Does your application really need to handle unlimited first/last names per person? I don't know your specific needs, but that seems like it may be a little extreme. Regardless...
Since you can't really have a dynamic number of columns returned, you could do something like this:
SELECT birthdate, lastname, GROUP_CONCAT(firstname SEPARATOR '|') AS firstnames
FROM Persons, PersonsLastNames, PersonsFirstNames
WHERE Persons.id = PersonsLastNames.id
AND Persons.id = PersonsFirstNames.id
GROUP BY Persons.id
This would return one row per person that has a last name, with the (unlimited) first names separated by a pipe (|) symbol, GROUP_CONCAT function.
birthdate lastname firstnames
--- --- ---
1970-01-01 00:00:00 Anderson Steven|David
1980-02-02 00:00:00 Smith Adam
1990-03-03 00:00:00 Taylor Ed
SQL does not support a dynamic number of columns in the query select-list. You have to define exactly as many columns as you want (notwithstanding the * wildcard).
I recommend that you fetch the multiple names as rows, not columns. Then write some application code to loop over the result set and do whatever you want to do for presenting them.

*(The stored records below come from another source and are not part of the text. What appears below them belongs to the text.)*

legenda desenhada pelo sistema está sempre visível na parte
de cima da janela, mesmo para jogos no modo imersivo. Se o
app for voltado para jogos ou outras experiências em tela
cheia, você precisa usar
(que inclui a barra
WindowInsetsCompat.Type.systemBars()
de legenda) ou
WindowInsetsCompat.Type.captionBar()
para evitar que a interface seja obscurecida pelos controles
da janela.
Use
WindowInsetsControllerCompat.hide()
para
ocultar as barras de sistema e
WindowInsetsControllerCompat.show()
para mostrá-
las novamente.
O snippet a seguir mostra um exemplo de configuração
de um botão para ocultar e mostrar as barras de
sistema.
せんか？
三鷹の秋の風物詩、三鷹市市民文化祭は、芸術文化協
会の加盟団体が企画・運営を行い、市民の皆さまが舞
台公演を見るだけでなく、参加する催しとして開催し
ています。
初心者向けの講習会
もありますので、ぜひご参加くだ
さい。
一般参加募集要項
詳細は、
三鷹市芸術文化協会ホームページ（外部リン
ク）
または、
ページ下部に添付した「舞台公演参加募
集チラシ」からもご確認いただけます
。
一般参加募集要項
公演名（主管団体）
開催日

The short answer is, you can't. You'll always have to pick a fixed number of columns. You can, however, greatly improve the syntax of your query by using the ON keyword. For example:
SELECT
birthdate,
firstName,
lastName
FROM
Persons
INNER JOIN PersonsLastNames
ON Persons.id = PersonsLastNames.id
INNER JOIN PersonsFirstNames
ON Persons.id = PersonsFirstNames.id
WHERE
lastName = 'Anderson'
GROUP BY
lastName, firstName
HAVING
count(lastName) = 1
Of course, my query includes a few extra provisions at the end so that only persons with only one last name specified would be grabbed, but you can always remove those.

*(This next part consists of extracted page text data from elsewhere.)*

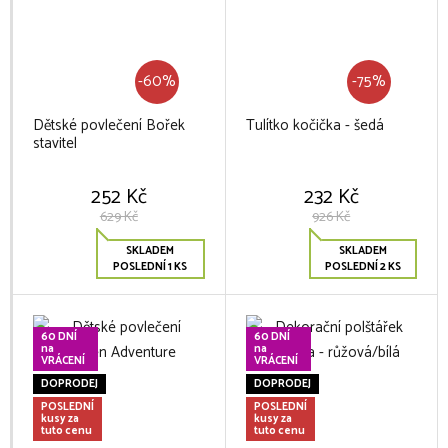
-60%
-75%
Dětské povlečení Bořek
Tulítko kočička - šedá
stavitel
252 Kč
232 Kč
629 Kč
926 Kč
SKLADEM
SKLADEM
POSLEDNÍ 1 KS
POSLEDNÍ 2 KS
60 DNÍ
60 DNÍ
na
na
VRÁCENÍ
VRÁCENÍ
DOPRODEJ
DOPRODEJ
POSLEDNÍ
POSLEDNÍ
kusy za
kusy za
tuto cenu
tuto cenu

Now, what you CAN do is choose a maximum number of these you'd like to retrieve and do something like this:
SELECT
birthdate,
lastName,
PersonsFirstNames.firstName,
IFNULL(p.firstName,''),
IFNULL(q.firstName,'')
FROM
Persons
INNER JOIN PersonsLastNames
ON Persons.id = PersonsLastNames.id
INNER JOIN PersonsFirstNames
ON Persons.id = PersonsFirstNames.id
LEFT JOIN PersonsFirstNames p
ON Persons.id = p.id
AND p.firstName <> PersonsFirstNames.firstName
LEFT JOIN PersonsFirstNames q
ON Persons.id = q.id
AND q.firstName <> PersonsFirstNames.firstName
AND q.firstName <> p.firstName
GROUP BY
lastName
But I really don't recommend that. The best bet is to retrieve multiple rows, and then iterate over them in whatever application you're using/developing.

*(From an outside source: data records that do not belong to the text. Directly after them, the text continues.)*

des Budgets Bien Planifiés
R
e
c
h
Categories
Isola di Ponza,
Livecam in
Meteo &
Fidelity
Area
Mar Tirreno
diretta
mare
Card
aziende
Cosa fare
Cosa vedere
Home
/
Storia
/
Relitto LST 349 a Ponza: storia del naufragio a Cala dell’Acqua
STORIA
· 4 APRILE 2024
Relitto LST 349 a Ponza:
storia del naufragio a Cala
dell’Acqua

Make sure you read up on your JOIN types (Left-vs-Inner), if you're not already familiar, before you start. Hope this helps.
EDIT: You also might want to consider, in that case, a slightly more complex GROUP BY clause, e.g.
GROUP BY
Persons.id, lastName
I think the closest thing you could do is to Group By Person.Id and then do string concatenation. Perhaps this post will help:
How to use GROUP BY to concatenate strings in MySQL?